Originally, I planned to make a ginger cookie with a white chocolate ganache filling.
Of course fall is the perfect time of year to make ginger cookies. As I was making the white chocolate ganache for the filling the idea just popped into my head to try mixing some pumpkin puree into the ganache.
I wasn’t sure if it would set up enough with the puree mixed in. But, happily, it did. And it is delicious. And it is light and airy. And the flavors work perfectly together. I hope you love these cookies as much as I do.
How to make Ginger Pumpkin Cookies
See the recipe card for detailed measurements and instructions.
- Mince the candied ginger.
- Scoop the cookie dough into 1 1/2″ balls and roll them in granulated sugar.
- Flatten each cookie slightly.
- Make the pumpkin ganache and set it aside to cool to room temperature.
- Just before assembling the cookies, whip the ganache until it’s light and airy.
- Pipe or spread the ganache onto the flat side of half of the cookies.
- Sandwich the cookies.
Ginger Pumpkin Cookies can be stored at room temperature for 1 day, refrigerated for 3-4 days and frozen for 1 month.
More Pumpkin Recipes
If you love this recipe as much as I do, I’d really appreciate a 5-star review.

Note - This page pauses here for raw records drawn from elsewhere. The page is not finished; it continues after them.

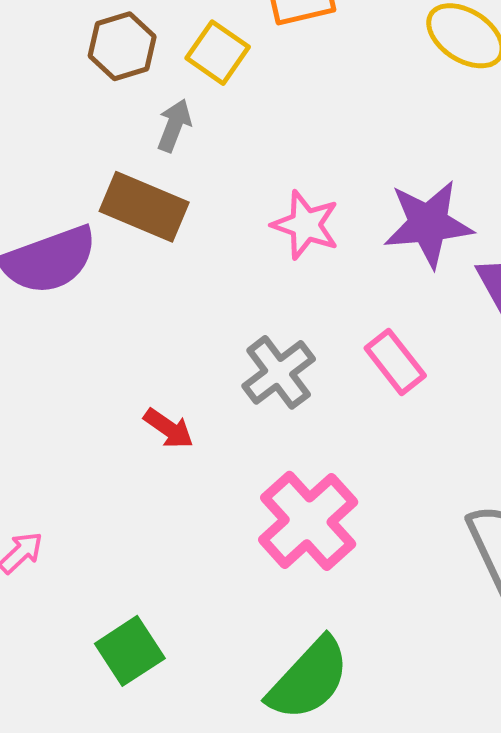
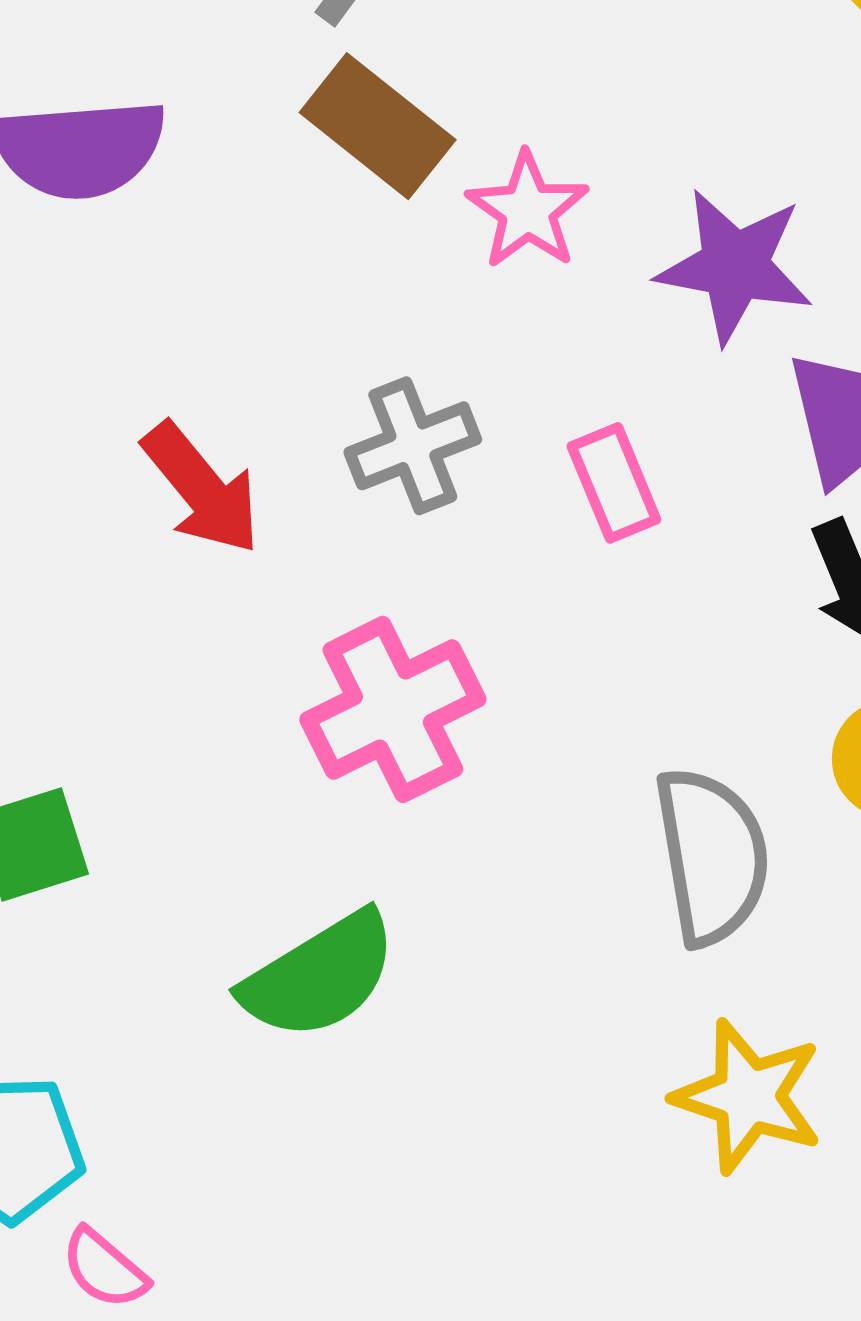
brown rectangle: (144, 207) -> (378, 126), moved
red arrow: (169, 428) -> (202, 488), size x1.6

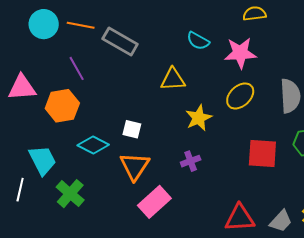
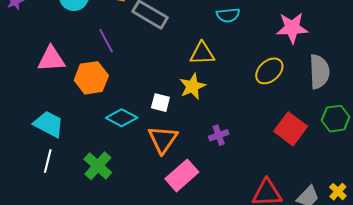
cyan semicircle: (198, 41) -> (228, 15), turned -35
pink star: (240, 53) -> (292, 28), moved
yellow star: (199, 118) -> (192, 86), moved
red square: (262, 154) -> (291, 129), turned 32
cyan trapezoid: (42, 160) -> (49, 124), moved, turned -36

Double Ginger Sandwich Cookies with Pumpkin Ganache filling
- 12 ½ ounces all-purpose flour (2 ½ cups)
- ¾ teaspoon baking soda
- 2 tablespoons ground ginger
- ¼ teaspoon ground black pepper
- ½ teaspoon salt
- 8 oz unsalted butter (room temp)
- 4 oz light brown sugar (½ cup packed)
- 4 oz granulated sugar (½ cup)
- 1 teaspoon vanilla extract
- 4 oz molasses (⅓ cup)
- 1 large egg
- 3 oz candied ginger (½ cup chopped)
- 1 cup granulated sugar for coating the cookies
- 1 recipe White Chocolate Ganache
- 1 teaspoon ground ginger
- ½ teaspoon cinnamon
- 4 ½ oz canned pumpkin puree (½ cup)
Make the Cookies
- Preheat the oven to 350 °F. Line 2 half sheet pans with parchment paper. Sift together12 ½ ounces all-purpose flour, ¾ teaspoon baking soda, 2 tablespoons ground ginger, ¼ teaspoon ground black pepper and ½ teaspoon salt. Set aside
- On medium high speed, cream together 8 oz unsalted butter, 4 oz light brown sugar and 4 oz granulated sugar until light and fluffy. Add 1 teaspoon vanilla extract and 4 oz molasses and mix to combine. Add 1 large egg and mix to combine. With the mixer on low speed, slowly add the dry ingredients and mix just until combined. Add 3 oz candied ginger pieces.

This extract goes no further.